He states that if time is the nature of the self-regulation hub (the central executive), then time is precisely what is missing in AD/HD brain functioning. Barkley elaborates on the relationship of time to self-regulation in the following way: ‘more specifically, it is the conjecturing of the future that arises out of reconstruction of the past and the goal-directed behaviours that are predicated on these activities. Such activities — permit self-regulation to time’ (1997: 202). Gross bodily movement and excessive expenditure of energy do not indicate the enactment of goal-directed behaviours (which require an understanding of and appropriate action toward the full spectrum of time) and thus suggest that in the AD/HD brain ‘time as a factor of behavioral control has been diminished’ (Barkley, 1997: 202).

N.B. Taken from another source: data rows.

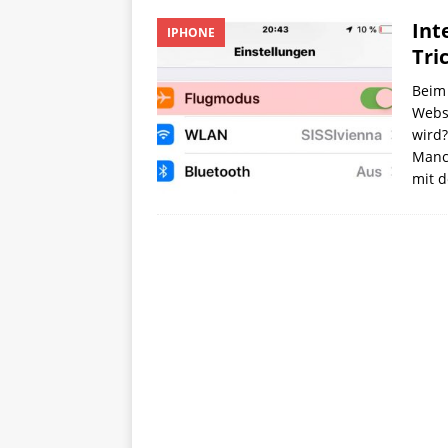
Int
IPHONE
Tri
Beim 
Webse
wird?
Manc
mit 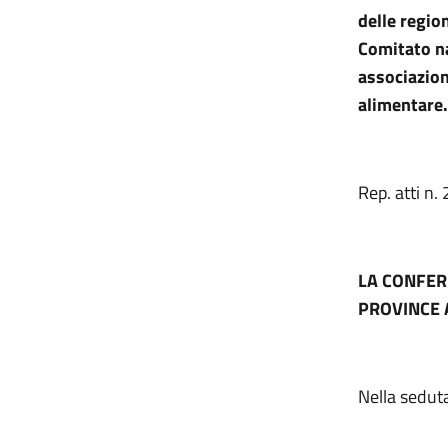
delle regio
Comitato na
associazion
alimentare
Rep. atti n
LA CONFER
PROVINCE 
Nella sedut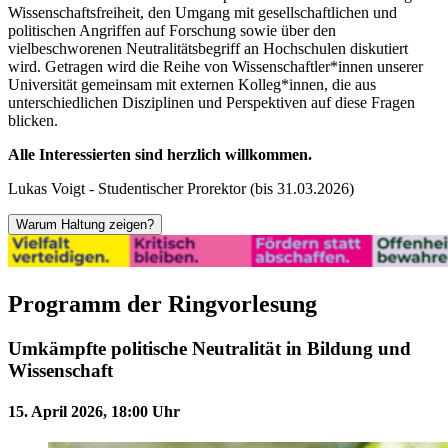
Wissenschaftsfreiheit, den Umgang mit gesellschaftlichen und
politischen Angriffen auf Forschung sowie über den
vielbeschworenen Neutralitätsbegriff an Hochschulen diskutiert
wird. Getragen wird die Reihe von Wissenschaftler*innen unserer
Universität gemeinsam mit externen Kolleg*innen, die aus
unterschiedlichen Disziplinen und Perspektiven auf diese Fragen
blicken.
Alle Interessierten sind herzlich willkommen.
Lukas Voigt - Studentischer Prorektor (bis 31.03.2026)
Warum Haltung zeigen?
Warum Haltung zeigen?
Programm der Ringvorlesung
Umkämpfte politische Neutralität in Bildung und
Wissenschaft
15. April 2026, 18:00 Uhr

The living of uni-dimensional time in multi-dimensional settings is further explained as the AD/HDer’s struggle with gaps in-between events. If there are no time delays in events and if there is no distinction between the immediate and long-term outcomes of possible responses to events, then there is no need for self-regulation. But, in ‘real’ space-time, as Barkley suggests, there are gaps in-between events and decisions have to be made. In order to be self-regulating, any ‘human’, as he says, needs a ‘cross-temporal organization of behavioral contingencies’ (1997: 54). By not submitting to the full pressures of space-time, AD/HDers do not maximise gaps in events in their lives in general (see also Guyer, 2000). Having an executive function ‘actually allows the person’s behavior to be more effectively controlled by that [multi-dimensional space-time] environment’ (Barkley, 1997: 203). Barkley makes time the central executive because time controls one’s ability to ‘make use’ of the environment, to utilise and ‘maximise’ gaps, and this is what is deemed missing in AD/HD living. Indeed, the bigger the gaps are, the more time the AD/HDer wastes. Time is somewhat like his homunculus, his little man pulling the levers, only and importantly, it is decarnated. Temporality is not located anywhere in particular. As will be elaborated upon later, the immateriality of the executive that he postulates indicates that the bodily material molded in disciplinary societies is not easily located on the terrain of what could be called contemporary control societies.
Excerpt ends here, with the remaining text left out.